Lois était encliné à voir le voyage comme ayant été un succès partiel parce qu’à cette époque‑là, elle n’avait pas encore lâché prise de sa conviction que, d’une certaine façaon, elle pouvait gérer la consommation d’alcool de Bill. Elle voyait le voyage sous un aspect optimiste, mais elle basait son espoir sur l’attente irréaliste qu’elle pourrait éventuellement remettre la vie de Bill sur la bonne voie – ou tout au moins, l’améliorer quelque peu. Elle n’avait pas encore accepté qu’elle était impuissante devant l’alcool.

Notes de bas de page

  1. Diary of Two Motorcycle Hobos, document publié à titre privé; propriété de la Fondation Stepping Stones, p. 2
  2. Diary of Two Motorcycle Hobos, document publié à titre personnel; propriété de la Fondation Stepping Stones, pages 130‑131. Voir aussi Lois se souvient (FB‑7), p. 76.
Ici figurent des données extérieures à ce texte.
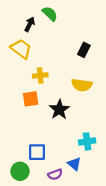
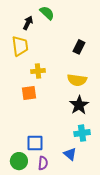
yellow trapezoid: (21, 49) -> (20, 46), turned 45
black star: (59, 110) -> (79, 105), moved
purple semicircle: (55, 174) -> (43, 163), moved, turned -64

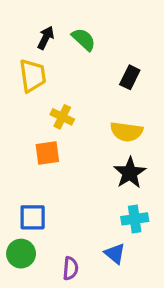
green semicircle: (47, 13) -> (84, 39), moved
yellow cross: (38, 71) -> (62, 117), turned 32
blue square: (35, 143) -> (33, 217), moved
green circle: (19, 161) -> (21, 254), moved

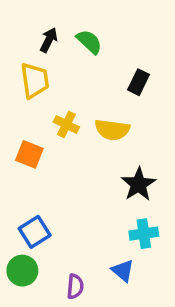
yellow semicircle: (126, 132) -> (112, 130), moved
orange square: (47, 153) -> (29, 154), moved, turned 30
blue square: (33, 217) -> (35, 232), turned -32

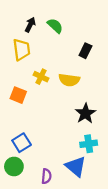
blue triangle: (123, 271) -> (76, 166), size x1.5

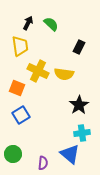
yellow cross: (41, 77) -> (38, 71), size x1.5
blue square: (22, 143) -> (21, 115), moved

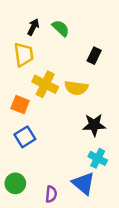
black star: (79, 105) -> (94, 125), turned 30
cyan cross: (82, 133) -> (98, 158), turned 35

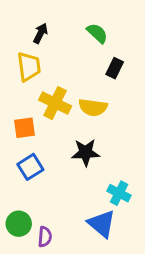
green semicircle: (61, 28) -> (97, 33), moved
orange square: (20, 105) -> (25, 128), turned -30
black star: (94, 125) -> (86, 152), moved
purple semicircle: (51, 194) -> (45, 237), moved

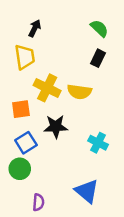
green semicircle: (97, 33) -> (99, 28), moved
black star: (86, 152) -> (56, 127), moved
cyan cross: (119, 193) -> (98, 143), moved
green circle: (19, 224) -> (20, 169), moved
  3. Diary of Two Motorcycle Hobos, Lois se souvient (FB‑7), p. 76.
    3. Diary of Two Motorcycle Hobos, document publié à titre privé; propriété de la Fondation Stepping Stones, pages 130‑131. Voir aussi Lois se souvient (FB‑7), p. 84.
  4. L’Histoire de Lois (FAV‑1), 1971.
  5. Diary of Two Motorcycle Hobos, document publié à titre privé; propriété de la Fondation Stepping Stones, p. 130.